How to Keep Your Kids From Rejecting God Over Evolution in College
Pointing to Psalm 19 and Romans 1, the professor laid out eight principles of what nature reveals about God. The creation is active in declaring God's nature, its message is understandable by all people, that message is also non-verbal and never-ending, reaching to all people in all places at all times. The message is a divine revelation from God, but human beings can reject it, and if they do so, they are accountable for it.
Romans 1:21-23 has a chilling message for atheists who reject God's revelation through nature:
For although they knew God, they neither glorified him as God nor gave thanks to him, but their thinking became futile and their foolish hearts were darkened. Although they claimed to be wise, they became fools and exchanged the glory of the immortal God for images made to look like a mortal human being and birds and animals and reptiles.

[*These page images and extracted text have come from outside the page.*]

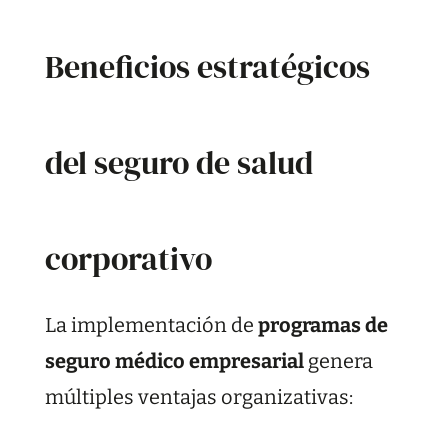
Beneficios estratégicos
del seguro de salud
corporativo
La implementación de
programas de
seguro médico empresarial
genera
múltiples ventajas organizativas:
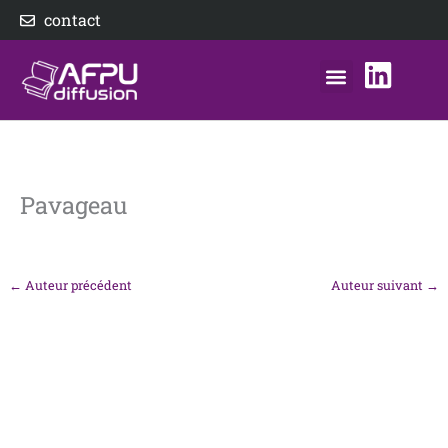
Aller
contact
au
contenu
nos éditeurs
notre distributeur
AFPU Diffusion
Pavageau
←
Auteur précédent
Auteur suivant
→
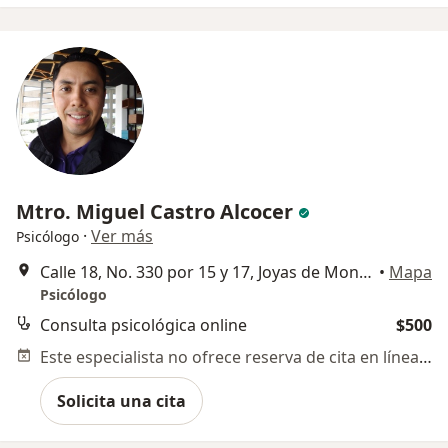
Mtro. Miguel Castro Alcocer
·
Ver más
Psicólogo
Calle 18, No. 330 por 15 y 17, Joyas de Montebello,
•
Mapa
Psicólogo
Consulta psicológica online
$500
Este especialista no ofrece reserva de cita en línea en esta dirección.
Solicita una cita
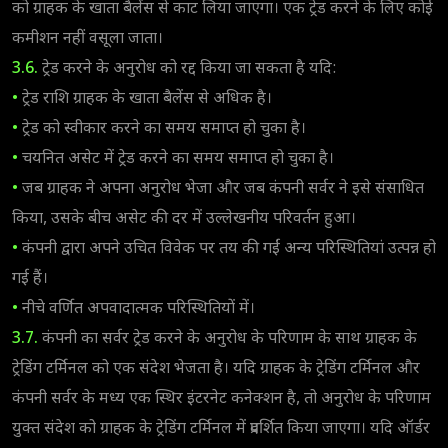
को ग्राहक के खाता बैलेंस से काट लिया जाएगा। एक ट्रेड करने के लिए कोई
कमीशन नहीं वसूला जाता।
3.6.
ट्रेड करने के अनुरोध को रद्द किया जा सकता है यदि:
•
ट्रेड राशि ग्राहक के खाता बैलेंस से अधिक है।
•
ट्रेड को स्वीकार करने का समय समाप्त हो चुका है।
•
चयनित असेट में ट्रेड करने का समय समाप्त हो चुका है।
•
जब ग्राहक ने अपना अनुरोध भेजा और जब कंपनी सर्वर ने इसे संसाधित
किया, उसके बीच असेट की दर में उल्लेखनीय परिवर्तन हुआ।
•
कंपनी द्वारा अपने उचित विवेक पर तय की गईं अन्य परिस्थितियां उत्पन्न हो
गई हैं।
•
नीचे वर्णित अपवादात्मक परिस्थितियों में।
3.7.
कंपनी का सर्वर ट्रेड करने के अनुरोध के परिणाम के साथ ग्राहक के
ट्रेडिंग टर्मिनल को एक संदेश भेजता है। यदि ग्राहक के ट्रेडिंग टर्मिनल और
कंपनी सर्वर के मध्य एक स्थिर इंटरनेट कनेक्शन है, तो अनुरोध के परिणाम
युक्त संदेश को ग्राहक के ट्रेडिंग टर्मिनल में प्रदर्शित किया जाएगा। यदि ऑर्डर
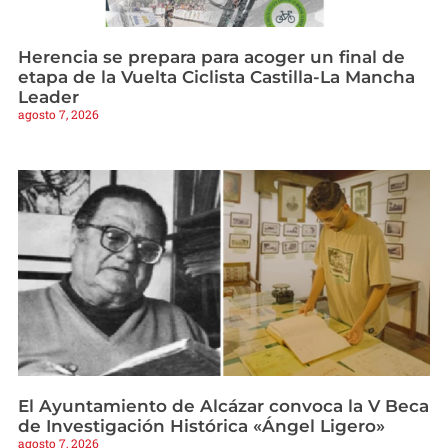
Herencia se prepara para acoger un final de
etapa de la Vuelta Ciclista Castilla-La Mancha
Leader
agosto 7, 2026
El Ayuntamiento de Alcázar convoca la V Beca
de Investigación Histórica «Ángel Ligero»
agosto 7, 2026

While the last verse explains paganism, it can also explain outspoken atheists. Lamoureux explains that dysteleological or atheistic evolution breaks God's first commandment — "This position commits the greatest of all sins. Atheists toss God away into the realm of delusion, and then they in effect put themselves in his place."
Romans promises that the result of such a sin would be a darkening of the mind, and that is what happens: "Maybe atheists are trapped in the delusion that there is no God."
In contrast, evolutionary creationists like Lamoureux embrace evolution as a scientific theory, but do not draw the (unwarranted) conclusion that evolution is not directed to a final purpose, and that there is no God. Rather, they view God's use of the mechanism of evolution as yet more evidence of His inspiring, complex, and beautiful creation.
This is how some Christians fit evolution into their conception of God's creation and his intelligent design — yes, God made the universe, he made human beings last and in His image, and human beings sinned, but he did this through the mechanism of evolution.
Again, Lamoureux did not write his book to convince all Christians to embrace evolution — that does not matter in the long run. He wrote the book to provide a way for those Christians who become convinced of evolution, especially as young adults in college, to reconcile that science with their faith.
For an explanation of how Lamoureux deals with scripture's view of the natural world, read this. I highly recommend his book as an "innoculation." High school and college kids should read it to prepare them for college and debates on faith and science, and parents and pastors should read it so they can understand the multiple Christian perspectives on origins.
Overall, Christians should not surrender their faith in order to embrace modern science. This would be a true travesty, because modern science arguably grew out of a Christian worldview. Christians can believe in evolution, and need not throw out Jesus' saving grace for scientific truth. God revealed his truth in both scripture and nature — and Christians should accept nothing less.